Feature Request - Unusual Counter Wraparounds

bestpa · Post by **bestpa** » Tue Apr 10, 2012 2:55 pm

Hi,

I absolutely love CACTI.

I run on various systems and collect many counters from a variety of ISP and telecom-style equipment.

One of the problems we run into is when we data source from a counter that can roll around from time to time, but not on a normal 32-bit or 64-bit integer. This can occur:
- when an application is restarted or reloaded (ie. BIND zone statistics)
- when the only counter provided is according to time (ie. hourly zero-ing out of statistics, common on telecom MSS's)

In order to temporarily fix this problem, we have built a "buffer" zone in a non-related mysql table, where the current poll delta is examined and added to a never-ending value.
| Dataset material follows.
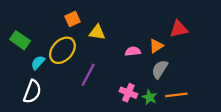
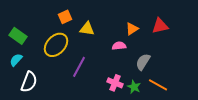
orange triangle: (156, 46) -> (132, 29), moved
cyan semicircle: (38, 63) -> (16, 60), moved
orange line: (176, 95) -> (158, 85), turned 36

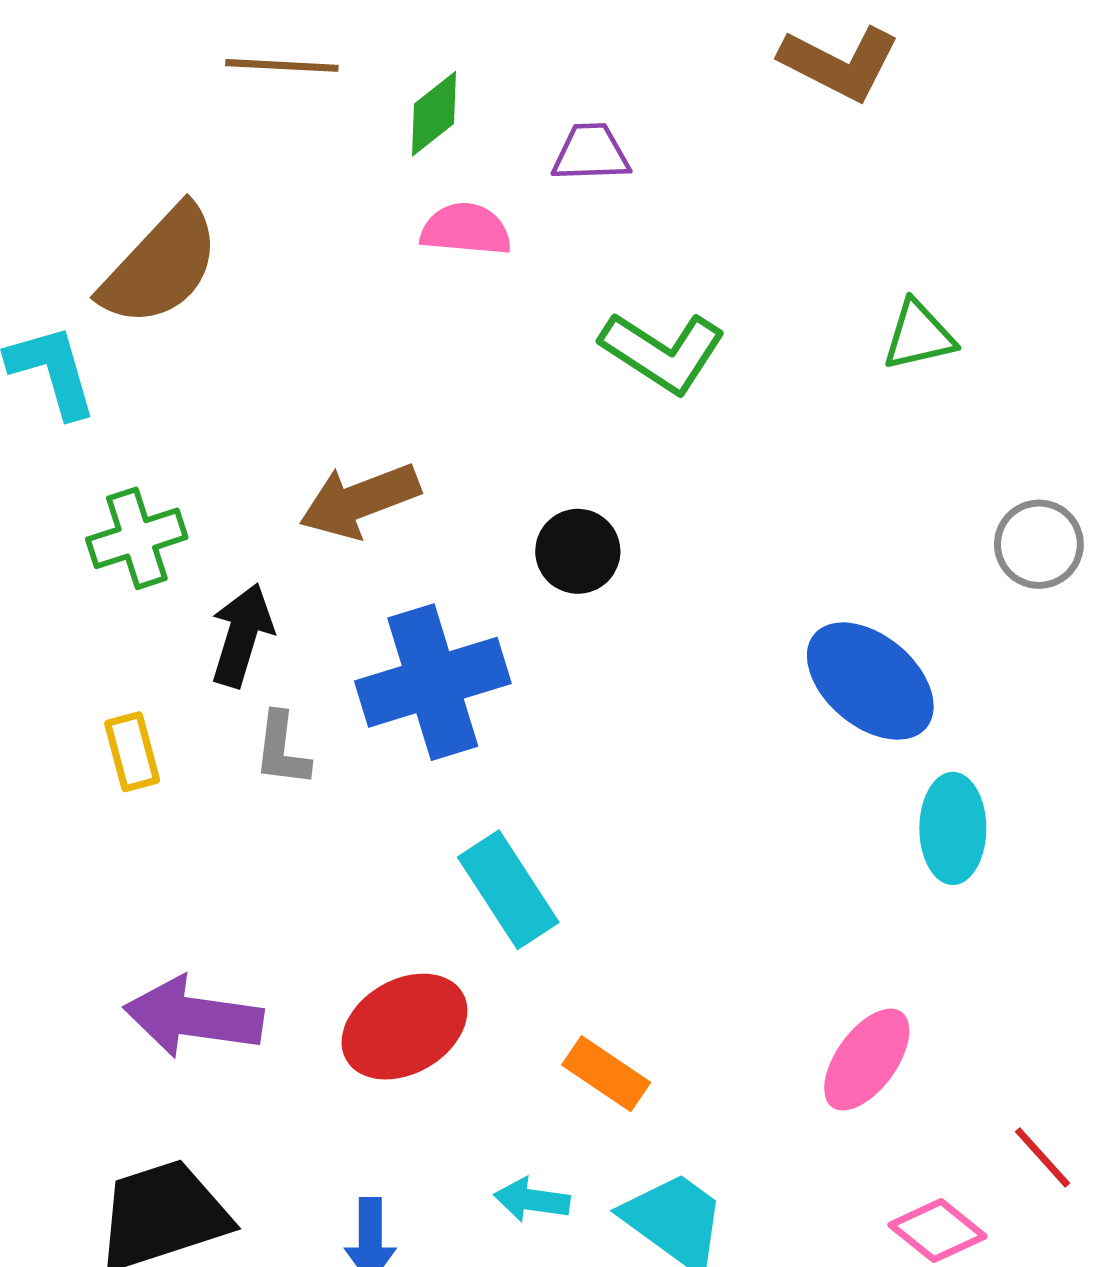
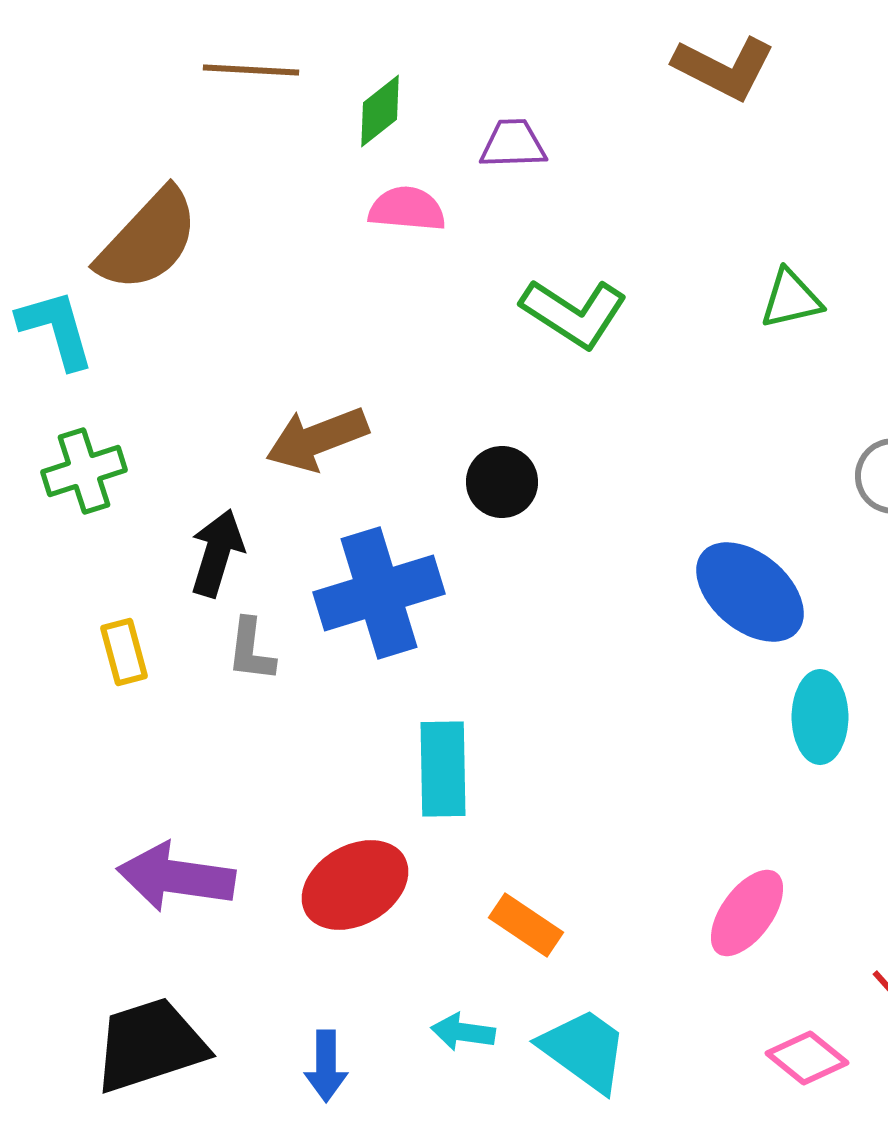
green cross: (137, 538) -> (84, 471), moved
cyan rectangle: (508, 890) -> (443, 769), turned 32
When a call is made to an external script from cacti, that script presents a "TO-REPORT" value, which will never expect to wrap until a natural 64-bit rollover number is found.

Is it possible to identify , or flag, certain data sources as being "abnormal", such that when a wrap-around is detected, it can use previous deltas to guesstimate what the delta might look like, instead of assuming a 64- or 32- bit wraparound?

Techniques such as Data-Source limits (NaN) create fugly gaps in our charts. The temporary fix we use is cumbersome at best.

Thanks!

Post by **gandalf** » Tue Apr 10, 2012 3:24 pm

Usually, filtering "invalid" updates is done by using a specific MAX value on the data source item.
R.

bestpa · Post by **bestpa** » Tue Apr 10, 2012 4:00 pm

Thank you for your quick response.

Is it not true that if a DS limit is reached, the result is a "NaN", which will pollute the clean line drawn in a graph by creating a "gap" in the represented data? (example, graphing: 9933, 9948, 9999, NaN, 9893, etc).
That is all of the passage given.